I’ve upset Mark in my finale review of this novel, and realize that I didn’t truly give adequate time to the novel in my post.
Perhaps I should have made it clearer; sex was not the be-all, end-all of their relationship. In fact, it’s not all that important to them, even to Florentino, who has dreamed of this all his life.
What Marquez relates is that the withered body parts are not a turn-off, but accepted as fact. Fermina and Florentino have become accustomed to the changes brought in aging. Marquez has prepared them–and us–for the obvious by granting little expositions of their physical and mental maturity. Florentino is shaken by the sight of seeing Fermina trip on a stair in the church. He realizes as well that he may die before her, that his whole life plan can easily be thwarted by death.
Their joy in each other is surprisingly found in their conversations, their sitting silently hand in hand. This is the way they take off into the sunset, on a riverboat they see as their freedom from demands, yet knowing full well they will return home and marry. The future, what is left to them, is willingly looked forward to in spending such days together. This is what their hearts yearned for, though they didn’t realize it enough to seek it from past relationships.
Many passages in the novel reflect their ties to their environment, even while they can see it for what it is, decaying and ravaged by weather and war and man’s abuses of the land, they choose to see it better than it is–just as Florentino sees Fermina through the years.

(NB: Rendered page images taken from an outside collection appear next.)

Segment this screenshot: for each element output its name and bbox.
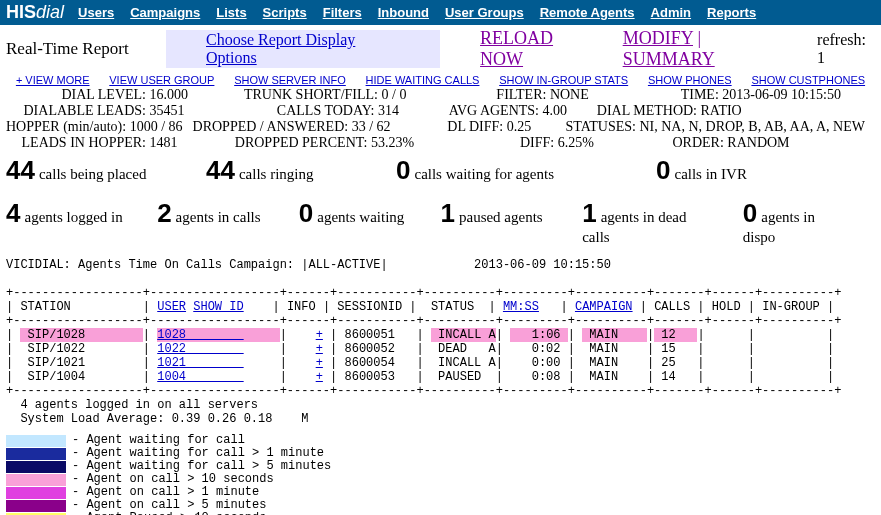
linkbar-show-phones[interactable]: SHOW PHONES bbox=[648, 74, 732, 86]
nav-campaigns[interactable]: Campaigns bbox=[130, 5, 200, 20]
nav-links: UsersCampaignsListsScriptsFiltersInbound… bbox=[78, 5, 756, 20]
show-id-link[interactable]: SHOW ID bbox=[193, 300, 243, 314]
count-number: 0 bbox=[743, 198, 757, 228]
stat-label: DIAL LEVEL: bbox=[6, 87, 146, 103]
logo: HISdial bbox=[6, 2, 64, 23]
count-label: agents logged in bbox=[24, 209, 122, 225]
count-label: calls in IVR bbox=[674, 166, 747, 182]
linkbar--view-more[interactable]: + VIEW MORE bbox=[16, 74, 90, 86]
nav-users[interactable]: Users bbox=[78, 5, 114, 20]
linkbar-show-in-group-stats[interactable]: SHOW IN-GROUP STATS bbox=[499, 74, 628, 86]
user-link[interactable]: 1021 bbox=[157, 356, 243, 370]
count-label: calls being placed bbox=[39, 166, 146, 182]
stat-value: 2013-06-09 10:15:50 bbox=[719, 87, 851, 103]
count-label: agents waiting bbox=[317, 209, 404, 225]
stat-label: DIAL METHOD: bbox=[577, 103, 697, 119]
count-item: 0calls waiting for agents bbox=[396, 155, 656, 186]
linkbar-show-server-info[interactable]: SHOW SERVER INFO bbox=[234, 74, 346, 86]
info-plus-link[interactable]: + bbox=[316, 356, 323, 370]
nav-admin[interactable]: Admin bbox=[651, 5, 691, 20]
legend-swatch bbox=[6, 448, 66, 460]
legend-swatch bbox=[6, 487, 66, 499]
stat-value: 1481 bbox=[146, 135, 188, 151]
count-item: 44calls ringing bbox=[206, 155, 396, 186]
linkbar-show-custphones[interactable]: SHOW CUSTPHONES bbox=[751, 74, 865, 86]
stat-value: 0 / 0 bbox=[378, 87, 416, 103]
info-plus-link[interactable]: + bbox=[316, 370, 323, 384]
link-bar: + VIEW MOREVIEW USER GROUPSHOW SERVER IN… bbox=[0, 73, 881, 87]
count-item: 44calls being placed bbox=[6, 155, 206, 186]
nav-remote-agents[interactable]: Remote Agents bbox=[540, 5, 635, 20]
count-item: 1agents in dead calls bbox=[582, 198, 743, 246]
count-item: 0agents in dispo bbox=[743, 198, 875, 246]
refresh-label: refresh: 1 bbox=[817, 31, 875, 67]
navbar: HISdial UsersCampaignsListsScriptsFilter… bbox=[0, 0, 881, 25]
count-label: calls ringing bbox=[239, 166, 314, 182]
linkbar-view-user-group[interactable]: VIEW USER GROUP bbox=[109, 74, 214, 86]
stat-label: STATUSES: bbox=[541, 119, 636, 135]
count-number: 2 bbox=[157, 198, 171, 228]
user-link[interactable]: 1022 bbox=[157, 342, 243, 356]
info-plus-link[interactable]: + bbox=[316, 342, 323, 356]
stat-label: DROPPED PERCENT: bbox=[188, 135, 368, 151]
modify-link[interactable]: MODIFY bbox=[623, 28, 693, 48]
sort-mmss-link[interactable]: MM:SS bbox=[503, 300, 539, 314]
page-title: Real-Time Report bbox=[6, 39, 166, 59]
count-number: 1 bbox=[582, 198, 596, 228]
info-plus-link[interactable]: + bbox=[316, 328, 323, 342]
count-number: 44 bbox=[6, 155, 35, 185]
stat-value: 35451 bbox=[146, 103, 195, 119]
stat-value: 4.00 bbox=[539, 103, 577, 119]
reload-now-link[interactable]: RELOAD NOW bbox=[480, 28, 595, 70]
nav-user-groups[interactable]: User Groups bbox=[445, 5, 524, 20]
legend: - Agent waiting for call- Agent waiting … bbox=[0, 430, 881, 515]
summary-link[interactable]: SUMMARY bbox=[623, 49, 715, 69]
linkbar-hide-waiting-calls[interactable]: HIDE WAITING CALLS bbox=[366, 74, 480, 86]
count-label: agents in calls bbox=[176, 209, 261, 225]
user-link[interactable]: 1004 bbox=[157, 370, 243, 384]
toolbar-row: Real-Time Report Choose Report Display O… bbox=[0, 25, 881, 73]
stat-value: NONE bbox=[546, 87, 598, 103]
sort-campaign-link[interactable]: CAMPAIGN bbox=[575, 300, 633, 314]
count-label: paused agents bbox=[459, 209, 543, 225]
count-number: 1 bbox=[441, 198, 455, 228]
legend-swatch bbox=[6, 435, 66, 447]
nav-lists[interactable]: Lists bbox=[216, 5, 246, 20]
modify-summary: MODIFY | SUMMARY bbox=[623, 28, 789, 70]
stat-value: 53.23% bbox=[368, 135, 425, 151]
agents-table: VICIDIAL: Agents Time On Calls Campaign:… bbox=[0, 254, 881, 430]
count-label: agents in dead calls bbox=[582, 209, 686, 245]
count-number: 4 bbox=[6, 198, 20, 228]
call-counts-row: 44calls being placed44calls ringing0call… bbox=[0, 151, 881, 186]
stat-label: DIFF: bbox=[424, 135, 554, 151]
count-item: 0calls in IVR bbox=[656, 155, 816, 186]
user-link[interactable]: 1028 bbox=[157, 328, 243, 342]
stat-label: LEADS IN HOPPER: bbox=[6, 135, 146, 151]
stat-label: AVG AGENTS: bbox=[409, 103, 539, 119]
nav-scripts[interactable]: Scripts bbox=[263, 5, 307, 20]
stat-label: CALLS TODAY: bbox=[195, 103, 375, 119]
stat-label: DL DIFF: bbox=[401, 119, 504, 135]
nav-inbound[interactable]: Inbound bbox=[378, 5, 429, 20]
stat-value: 0.25 bbox=[503, 119, 541, 135]
stat-label: TIME: bbox=[599, 87, 719, 103]
legend-swatch bbox=[6, 474, 66, 486]
stat-label: TRUNK SHORT/FILL: bbox=[198, 87, 378, 103]
choose-report-options-link[interactable]: Choose Report Display Options bbox=[166, 30, 440, 68]
count-item: 1paused agents bbox=[441, 198, 583, 229]
stat-value: 33 / 62 bbox=[348, 119, 400, 135]
stats-grid: DIAL LEVEL: 16.000TRUNK SHORT/FILL: 0 / … bbox=[0, 87, 881, 151]
count-number: 0 bbox=[656, 155, 670, 185]
nav-reports[interactable]: Reports bbox=[707, 5, 756, 20]
sort-user-link[interactable]: USER bbox=[157, 300, 186, 314]
stat-label: HOPPER (min/auto): bbox=[6, 119, 126, 135]
stat-label: FILTER: bbox=[416, 87, 546, 103]
count-number: 44 bbox=[206, 155, 235, 185]
count-item: 4agents logged in bbox=[6, 198, 157, 229]
stat-label: DROPPED / ANSWERED: bbox=[193, 119, 349, 135]
count-number: 0 bbox=[299, 198, 313, 228]
count-number: 0 bbox=[396, 155, 410, 185]
nav-filters[interactable]: Filters bbox=[323, 5, 362, 20]
stat-label: ORDER: bbox=[604, 135, 724, 151]
count-item: 0agents waiting bbox=[299, 198, 441, 229]
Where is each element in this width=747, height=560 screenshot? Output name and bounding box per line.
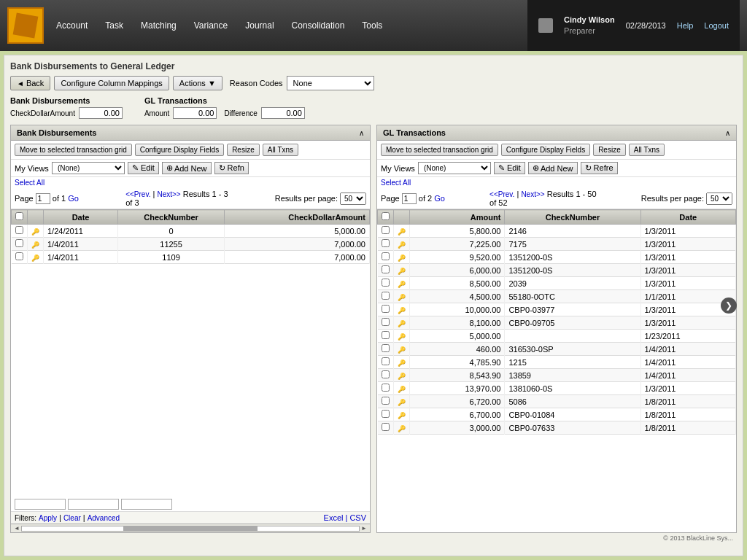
gl-refresh-button[interactable]: ↻ Refre bbox=[581, 162, 618, 174]
gl-row-checkbox[interactable] bbox=[382, 226, 390, 234]
gl-edit-button[interactable]: ✎ Edit bbox=[494, 162, 525, 174]
gl-row-checkbox[interactable] bbox=[382, 410, 390, 418]
bank-per-page-select[interactable]: 50 bbox=[340, 192, 366, 205]
bank-row-checkbox[interactable] bbox=[15, 239, 23, 247]
bank-filter-check[interactable] bbox=[68, 499, 119, 510]
gl-next-link[interactable]: Next>> bbox=[521, 190, 544, 198]
bank-row-checkbox[interactable] bbox=[15, 226, 23, 234]
gl-row-key-icon[interactable]: 🔑 bbox=[398, 359, 406, 367]
gl-row-key-icon[interactable]: 🔑 bbox=[398, 386, 406, 393]
gl-row-key-icon[interactable]: 🔑 bbox=[398, 307, 406, 314]
gl-row-key-icon[interactable]: 🔑 bbox=[398, 294, 406, 301]
gl-row-key-icon[interactable]: 🔑 bbox=[398, 399, 406, 406]
bank-page-input[interactable] bbox=[36, 193, 50, 204]
gl-row-key-icon[interactable]: 🔑 bbox=[398, 320, 406, 327]
gl-row-key-icon[interactable]: 🔑 bbox=[398, 268, 406, 275]
check-dollar-input[interactable] bbox=[79, 107, 123, 119]
nav-task[interactable]: Task bbox=[104, 18, 125, 34]
gl-row-key-icon[interactable]: 🔑 bbox=[398, 254, 406, 262]
bank-filter-apply[interactable]: Apply bbox=[39, 514, 57, 522]
reason-codes-select[interactable]: None bbox=[287, 76, 374, 90]
gl-configure-display-button[interactable]: Configure Display Fields bbox=[501, 144, 590, 156]
bank-header-checkbox[interactable] bbox=[15, 212, 23, 220]
right-nav-arrow[interactable]: ❯ bbox=[721, 298, 737, 314]
gl-move-to-grid-button[interactable]: Move to selected transaction grid bbox=[381, 144, 498, 156]
bank-configure-display-button[interactable]: Configure Display Fields bbox=[135, 144, 224, 156]
bank-row-key-icon[interactable]: 🔑 bbox=[31, 228, 39, 236]
bank-panel-collapse-icon[interactable]: ∧ bbox=[359, 129, 364, 137]
gl-row-key-icon[interactable]: 🔑 bbox=[398, 373, 406, 380]
bank-scroll-track[interactable] bbox=[21, 526, 360, 532]
gl-row-checkbox[interactable] bbox=[382, 397, 390, 405]
gl-row-key-icon[interactable]: 🔑 bbox=[398, 228, 406, 236]
gl-row-key-icon[interactable]: 🔑 bbox=[398, 241, 406, 249]
nav-account[interactable]: Account bbox=[55, 18, 89, 34]
bank-move-to-grid-button[interactable]: Move to selected transaction grid bbox=[15, 144, 132, 156]
bank-select-all-link[interactable]: Select All bbox=[11, 177, 370, 188]
configure-columns-button[interactable]: Configure Column Mappings bbox=[54, 76, 169, 90]
bank-scroll-right[interactable]: ► bbox=[360, 525, 368, 532]
gl-per-page-select[interactable]: 50 bbox=[706, 192, 732, 205]
bank-views-select[interactable]: (None) bbox=[52, 162, 125, 174]
gl-views-select[interactable]: (None) bbox=[418, 162, 491, 174]
bank-resize-button[interactable]: Resize bbox=[227, 144, 260, 156]
gl-header-checkbox[interactable] bbox=[382, 212, 390, 220]
gl-row-checkbox[interactable] bbox=[382, 279, 390, 287]
actions-button[interactable]: Actions ▼ bbox=[173, 76, 222, 90]
help-link[interactable]: Help bbox=[677, 21, 694, 30]
logout-link[interactable]: Logout bbox=[704, 21, 729, 30]
bank-all-txns-button[interactable]: All Txns bbox=[263, 144, 298, 156]
bank-refresh-button[interactable]: ↻ Refn bbox=[214, 162, 249, 174]
gl-row-key-icon[interactable]: 🔑 bbox=[398, 333, 406, 341]
gl-row-key-icon[interactable]: 🔑 bbox=[398, 412, 406, 419]
gl-go-link[interactable]: Go bbox=[434, 194, 445, 203]
gl-row-checkbox[interactable] bbox=[382, 370, 390, 378]
bank-row-key-icon[interactable]: 🔑 bbox=[31, 241, 39, 249]
bank-export-csv[interactable]: CSV bbox=[349, 513, 366, 522]
nav-matching[interactable]: Matching bbox=[139, 18, 178, 34]
gl-row-key-icon[interactable]: 🔑 bbox=[398, 346, 406, 354]
gl-row-checkbox[interactable] bbox=[382, 331, 390, 339]
bank-edit-button[interactable]: ✎ Edit bbox=[128, 162, 159, 174]
gl-row-checkbox[interactable] bbox=[382, 318, 390, 326]
difference-input[interactable] bbox=[261, 107, 305, 119]
bank-add-new-button[interactable]: ⊕ Add New bbox=[162, 162, 212, 174]
bank-filter-clear[interactable]: Clear bbox=[63, 514, 81, 522]
nav-tools[interactable]: Tools bbox=[360, 18, 384, 34]
bank-filter-amount[interactable] bbox=[121, 499, 172, 510]
nav-journal[interactable]: Journal bbox=[244, 18, 275, 34]
gl-panel-collapse-icon[interactable]: ∧ bbox=[725, 129, 730, 137]
nav-consolidation[interactable]: Consolidation bbox=[290, 18, 347, 34]
gl-row-checkbox[interactable] bbox=[382, 423, 390, 431]
gl-row-checkbox[interactable] bbox=[382, 252, 390, 260]
nav-variance[interactable]: Variance bbox=[193, 18, 229, 34]
gl-row-checkbox[interactable] bbox=[382, 292, 390, 300]
gl-all-txns-button[interactable]: All Txns bbox=[629, 144, 665, 156]
bank-scroll-left[interactable]: ◄ bbox=[12, 525, 21, 532]
bank-go-link[interactable]: Go bbox=[68, 194, 79, 203]
gl-select-all-link[interactable]: Select All bbox=[377, 177, 736, 188]
bank-row-checkbox[interactable] bbox=[15, 252, 23, 260]
amount-input[interactable] bbox=[173, 107, 217, 119]
gl-row-checkbox[interactable] bbox=[382, 357, 390, 365]
gl-row-key-icon[interactable]: 🔑 bbox=[398, 281, 406, 288]
bank-filter-advanced[interactable]: Advanced bbox=[88, 514, 120, 522]
gl-add-new-button[interactable]: ⊕ Add New bbox=[528, 162, 578, 174]
gl-row-icon-cell: 🔑 bbox=[394, 395, 410, 408]
gl-prev-link[interactable]: <<Prev. bbox=[489, 190, 514, 198]
bank-next-link[interactable]: Next>> bbox=[157, 190, 180, 198]
gl-page-input[interactable] bbox=[402, 193, 417, 204]
gl-row-checkbox[interactable] bbox=[382, 239, 390, 247]
gl-row-checkbox[interactable] bbox=[382, 384, 390, 392]
gl-row-checkbox[interactable] bbox=[382, 265, 390, 273]
bank-export-excel[interactable]: Excel bbox=[324, 513, 344, 522]
gl-row-key-icon[interactable]: 🔑 bbox=[398, 425, 406, 432]
gl-row-checkbox[interactable] bbox=[382, 305, 390, 313]
back-button[interactable]: ◄ Back bbox=[10, 76, 50, 90]
bank-prev-link[interactable]: <<Prev. bbox=[125, 190, 150, 198]
bank-filter-date[interactable] bbox=[15, 499, 66, 510]
bank-row-key-icon[interactable]: 🔑 bbox=[31, 254, 39, 262]
gl-resize-button[interactable]: Resize bbox=[593, 144, 626, 156]
gl-row-checkbox[interactable] bbox=[382, 344, 390, 352]
bank-horizontal-scroll[interactable]: ◄ ► bbox=[11, 524, 370, 532]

Why I believe that Marquez has brought these characters to a higher level is that had they married in their youth, Florentino’s determined efforts to win her and his ultimate personal success in business and life would not have been his way of life had he been with her. Fermina would not have matured into the full and loving woman she’s become. They would not have been happy together for those fifty years, I don’t think, but with what they’ve learned from life in that time, they will be.